Compactness in the metric space of all bounded and unbounded complex sequences

Question

Let s be the set of all (bounded and unbounded) complex sequences and the metric on s is $$d(x,y)=\sum\limits_{j=1}^{\infty} \frac{1}{2^j}\frac{|x_j-y_j|}{1+|x_j-y_j|}$$ where $x=(x_j),y=(y_j)$. Now suppose $M$ is an infinite subset of s. I have to show that the necessary and sufficient condition for compactness of $M$ is that there exists a sequence of positive real numbers $\gamma_1, \gamma_2,\ldots $ such that for all $x$ in $M$ $|x_k|\leq \gamma_k$.

Answer 1

If $M$ is compact, consider the projections $p_k : M \rightarrow \mathbb{C}$ defined by $p_k(x)=x_k$. These are continuous, so are bounded by, say $\gamma_k$.
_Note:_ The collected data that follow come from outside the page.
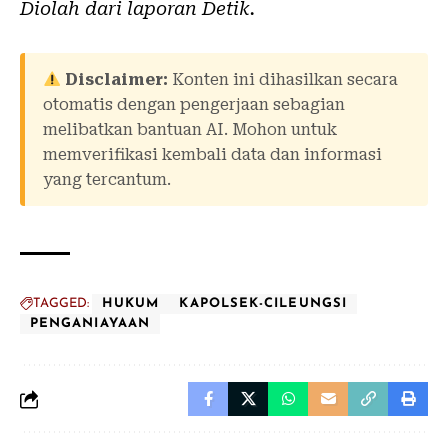
Diolah dari laporan
Detik
.
Disclaimer:
Konten ini dihasilkan secara
otomatis dengan pengerjaan sebagian
melibatkan bantuan AI. Mohon untuk
memverifikasi kembali data dan informasi
yang tercantum.
TAGGED:
HUKUM
KAPOLSEK-CILEUNGSI
PENGANIAYAAN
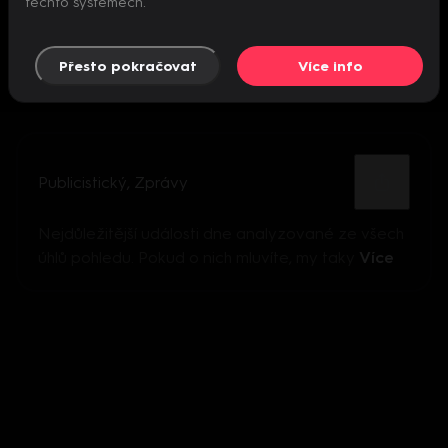
těchto systémech.
Přesto pokračovat
Více info
Publicistický
,
Zprávy
Nejdůležitější události dne analyzované ze všech
úhlů pohledu. Pokud o nich mluvíte, my taky
Více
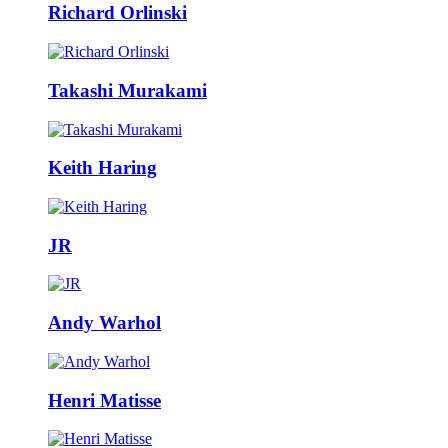
Richard Orlinski
Takashi Murakami
Keith Haring
JR
Andy Warhol
Henri Matisse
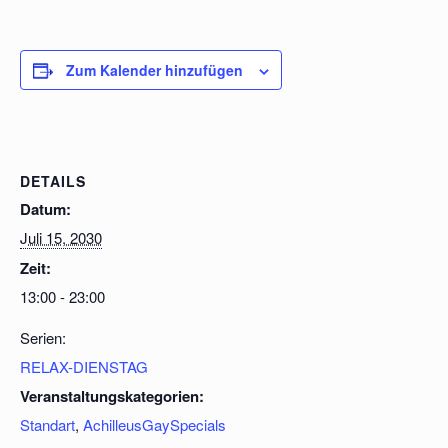
Zum Kalender hinzufügen
DETAILS
Datum:
Juli 15, 2030
Zeit:
13:00 - 23:00
Serien:
RELAX-DIENSTAG
Veranstaltungskategorien:
Standart
,
AchilleusGaySpecials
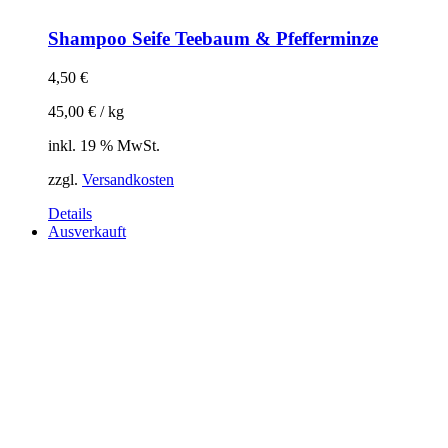
Shampoo Seife Teebaum & Pfefferminze
4,50
€
45,00
€
/
kg
inkl. 19 % MwSt.
zzgl.
Versandkosten
Details
Ausverkauft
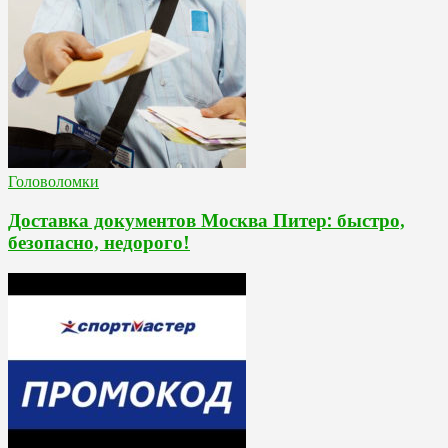
Головоломки
Доставка документов Москва Питер: быстро,
безопасно, недорого!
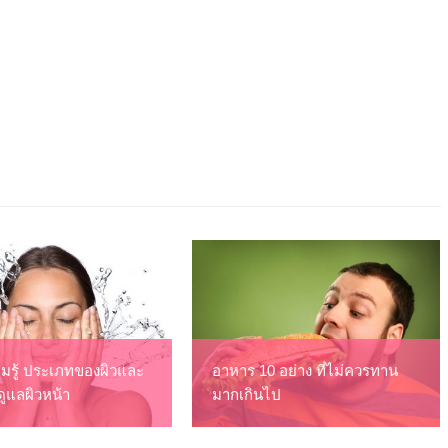
ามรู้ ประเภทของผิวและ
อาหาร 10 อย่าง ที่ไม่ควรทาน
ดูแลผิวหน้า
มากเกินไป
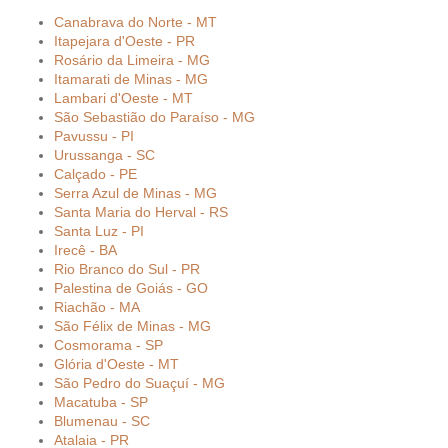
Canabrava do Norte - MT
Itapejara d'Oeste - PR
Rosário da Limeira - MG
Itamarati de Minas - MG
Lambari d'Oeste - MT
São Sebastião do Paraíso - MG
Pavussu - PI
Urussanga - SC
Calçado - PE
Serra Azul de Minas - MG
Santa Maria do Herval - RS
Santa Luz - PI
Irecê - BA
Rio Branco do Sul - PR
Palestina de Goiás - GO
Riachão - MA
São Félix de Minas - MG
Cosmorama - SP
Glória d'Oeste - MT
São Pedro do Suaçuí - MG
Macatuba - SP
Blumenau - SC
Atalaia - PR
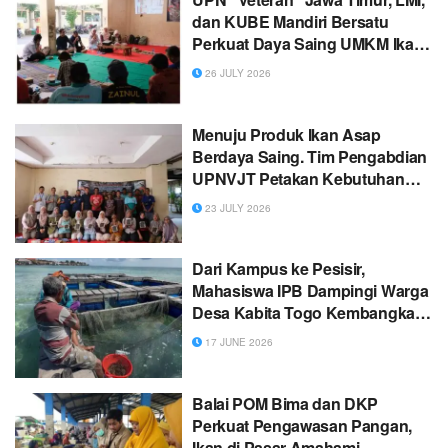
dan KUBE Mandiri Bersatu
Perkuat Daya Saing UMKM Ikan
Asap Pasuruan
26 JULY 2026
Menuju Produk Ikan Asap
Berdaya Saing. Tim Pengabdian
UPNVJT Petakan Kebutuhan
Teknologi dan Persiapan
23 JULY 2026
Standar Halal KUBE Mandiri
Bersatu di Pasuruan
Dari Kampus ke Pesisir,
Mahasiswa IPB Dampingi Warga
Desa Kabita Togo Kembangkan
Budidaya Ikan Kerapu
17 JUNE 2026
Balai POM Bima dan DKP
Perkuat Pengawasan Pangan,
Ikan di Pasar Amahami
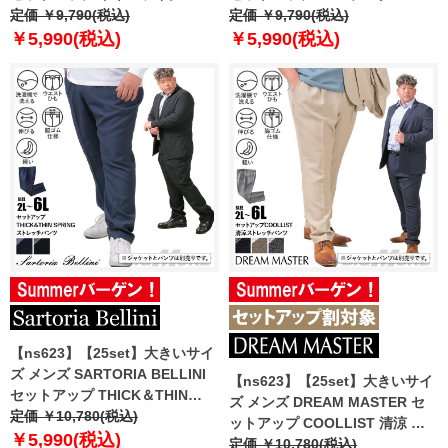
レッチ パンツ 軽量 ウォッシャブ
定価 ￥9,790(税込)
レッチ パンツ 軽量 ウォッシャブ
定価 ￥9,790(税込)
ル スマリラ azs2518-sp
ル スマリラ azs25218-sp
￥5,990(税込)
￥5,990(税込)
【ns623】【25set】大きいサイ
ズ メンズ SARTORIA BELLINI
【ns623】【25set】大きいサイ
セットアップ THICK＆THIN
ズ メンズ DREAM MASTER セ
SPRING ストレッチ パンツ 軽量
定価 ￥10,780(税込)
ットアップ COOLLIST 清涼 ス
ウォッシャブル スマリラ
￥5,990(税込)
トレッチ パンツ 軽量 ウォッシャ
定価 ￥10,780(税込)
On the other hand, the proposition that every $M \subset \prod_{j=1}^\infty B[0; \gamma_j] \subset \mathbb{C} ^ \mathbb{N}$ is compact, is false. Consider for example $M=\prod_{j=1}^\infty B(0; 1)$ and $((x_j^k)_j)_k$ where $(x_j^k)_j=(\frac{k-1}{k}) \in M$. Then $\lim x^k=(1, 1, 1, 1, ...) \not\in M$.